• Data provided

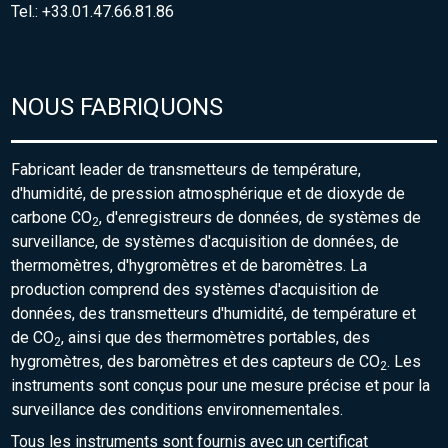
Tel.: +33.01.47.66.81.86
NOUS FABRIQUONS
Fabricant leader de transmetteurs de température,
d'humidité, de pression atmosphérique et de dioxyde de
carbone CO
, d'enregistreurs de données, de systèmes de
2
surveillance, de systèmes d'acquisition de données, de
thermomètres, d'hygromètres et de baromètres. La
production comprend des systèmes d'acquisition de
données, des transmetteurs d'humidité, de température et
de CO
, ainsi que des thermomètres portables, des
2
hygromètres, des baromètres et des capteurs de CO
. Les
2
instruments sont conçus pour une mesure précise et pour la
surveillance des conditions environnementales.
Tous les instruments sont fournis avec un certificat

• What needs to be done
In the records above, find the line with "de systèmes de"; write out exactly that line and each one after it, stopping after the line with "instruments sont conçus".

• Solution to this problem
, d'enregistreurs de données, de systèmes de
2
surveillance, de systèmes d'acquisition de données, de
thermomètres, d'hygromètres et de baromètres. La
production comprend des systèmes d'acquisition de
données, des transmetteurs d'humidité, de température et
de CO
, ainsi que des thermomètres portables, des
2
hygromètres, des baromètres et des capteurs de CO
. Les
2
instruments sont conçus pour une mesure précise et pour la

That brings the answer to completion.